Single by the La's

from the album The La's
- B-side: "Clean Prophet"; "Over";
- Released: 3 September 1990
- Recorded: 1989–1990
- Studio: Eden Studios, London
- Genre: Alternative rock
- Length: 3:01
- Label: Go! Discs (GOLAS 4)
- Songwriter: L.A. Mavers
- Producer: Steve Lillywhite

The La's singles chronology
| "There She Goes" (1988) | "Timeless Melody" (1990) | "There She Goes" (1990) |

Music video
- "Timeless Melody" on YouTube

= Timeless Melody =

1990 song

"Timeless Melody" is a rock song written by Liverpool singer/guitarist Lee Mavers and recorded by Mavers' band The La's.

==Music video==
The music video contains footage from live shows (parts of which are slowed down), depictions of Egyptian hieroglyphs, a short animated sequence, and clips shot at a studio. The video ends with a view of the night sky with stars forming the name of the band.

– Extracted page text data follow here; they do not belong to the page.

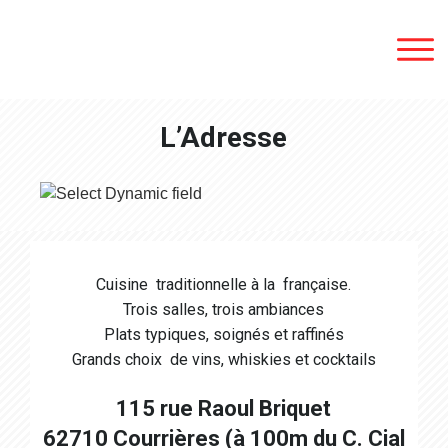
Lens
/
L’Adresse
Liévin
Douai
Valenciennes
Hénin-
Beaumont
Cuisine traditionnelle à la française.
Trois salles, trois ambiances
Contact
Plats typiques, soignés et raffinés
Grands choix de vins, whiskies et cocktails
115 rue Raoul Briquet
62710 Courrières (à 100m du C. Cial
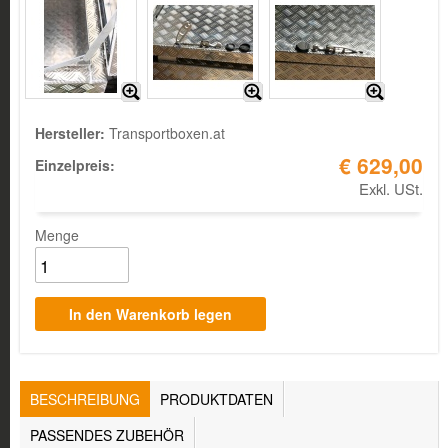
Hersteller:
Transportboxen.at
€ 629,00
Einzelpreis:
Exkl. USt.
Menge
TABS
BESCHREIBUNG
(AKTIVER
PRODUKTDATEN
REITER)
PASSENDES ZUBEHÖR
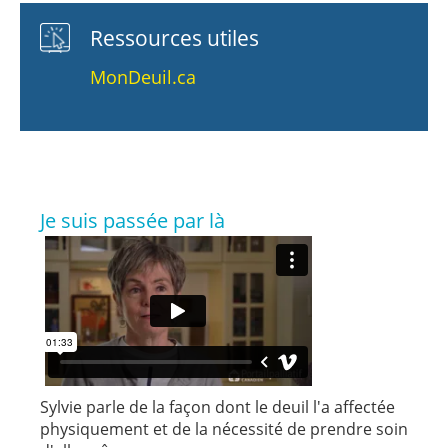
Ressources utiles
MonDeuil.ca
Je suis passée par là
Sylvie parle de la façon dont le deuil l'a affectée
physiquement et de la nécessité de prendre soin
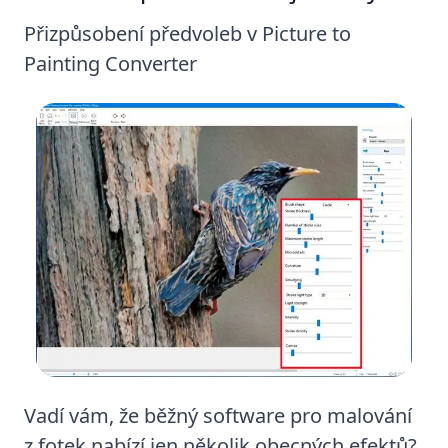
Přizpůsobení předvoleb v Picture to
Painting Converter
Vadí vám, že běžný software pro malování
z fotek nabízí jen několik obecných efektů?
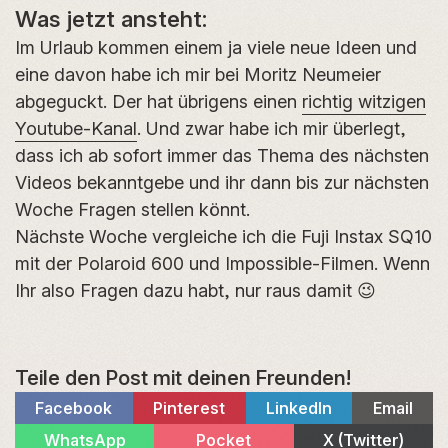
Was jetzt ansteht:
Im Urlaub kommen einem ja viele neue Ideen und
eine davon habe ich mir bei Moritz Neumeier
abgeguckt. Der hat übrigens einen
richtig witzigen
Youtube-Kanal
. Und zwar habe ich mir überlegt,
dass ich ab sofort immer das Thema des nächsten
Videos bekanntgebe und ihr dann bis zur nächsten
Woche Fragen stellen könnt.
Nächste Woche vergleiche ich die Fuji Instax SQ10
mit der Polaroid 600 und Impossible-Filmen. Wenn
Ihr also Fragen dazu habt, nur raus damit 😉
Teile den Post mit deinen Freunden!
Share
Share
Share
Share
Facebook
Pinterest
LinkedIn
Email
on
on
on
on
Share
Share
Share
WhatsApp
Pocket
X (Twitter)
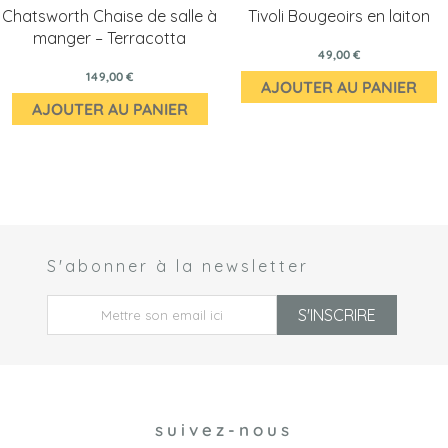
Chatsworth Chaise de salle à
Tivoli Bougeoirs en laiton
manger – Terracotta
49,00 €
149,00 €
AJOUTER AU PANIER
AJOUTER AU PANIER
S'abonner à la newsletter
 *
S'INSCRIRE
suivez-nous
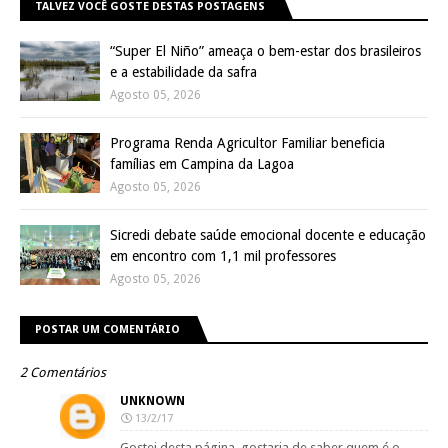
TALVEZ VOCÊ GOSTE DESTAS POSTAGENS
“Super El Niño” ameaça o bem-estar dos brasileiros
e a estabilidade da safra
Agosto 05, 2026
Programa Renda Agricultor Familiar beneficia
famílias em Campina da Lagoa
Agosto 05, 2026
Sicredi debate saúde emocional docente e educação
em encontro com 1,1 mil professores
Agosto 05, 2026
POSTAR UM COMENTÁRIO
2 Comentários
UNKNOWN
13/2/17
Gostei desta página, gostaria de saber quem é o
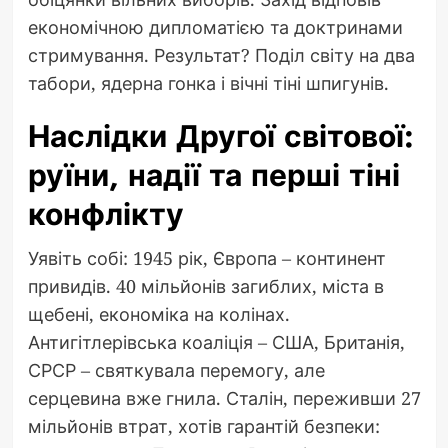
економічною дипломатією та доктринами
стримування. Результат? Поділ світу на два
табори, ядерна гонка і вічні тіні шпигунів.
Наслідки Другої світової:
руїни, надії та перші тіні
конфлікту
Уявіть собі: 1945 рік, Європа – континент
привидів. 40 мільйонів загиблих, міста в
щебені, економіка на колінах.
Антигітлерівська коаліція – США, Британія,
СРСР – святкувала перемогу, але
серцевина вже гнила. Сталін, переживши 27
мільйонів втрат, хотів гарантій безпеки:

==Formats and track listings==
- All songs written by L.A. Mavers (except where stated).
- 7" single (GOLAS 4)
- Cassette single (LASMC 4)
1. "Timeless Melody" – 3:03
2. "Clean Prophet" – 1:48

- 12" single (GOLAS 412)
- CD single (LASCD 4)
3. "Timeless Melody" – 3:03
4. "Clean Prophet" – 1:48
5. "Knock Me Down" – 3:16
6. "Over" – 5:01 (Mavers/Power)

==Personnel==
- Lee Mavers – lead vocals and Backing vocals, rhythm guitar
- John Power – bass and backing vocals
- Peter "Cammy" Camell – lead guitar
- Neil Mavers – battery

==Chart performance==

| Charts (1990–1991) | Peak position(s) |
|---|---|
| UK Singles Chart | 57 |
| U.S. Modern Rock Tracks | 12 |

==Cover versions==
The Seattle band Pearl Jam covered Timeless Melody in their Binaural Tour on 6/4/2000 when they played at The Manchester Evening News Arena, Manchester, England. During the concert lead singer Eddie Vedder incorrectly stated that the band was going to play a song written by a band from "your town". The concert is available as an Official Bootleg. Pearl Jam went on to play the song several more times on the tour, often as a duet with Supergrass frontman Gaz Coombes. Pearl Jam have also performed the song with Death Cab for Cutie in 2004.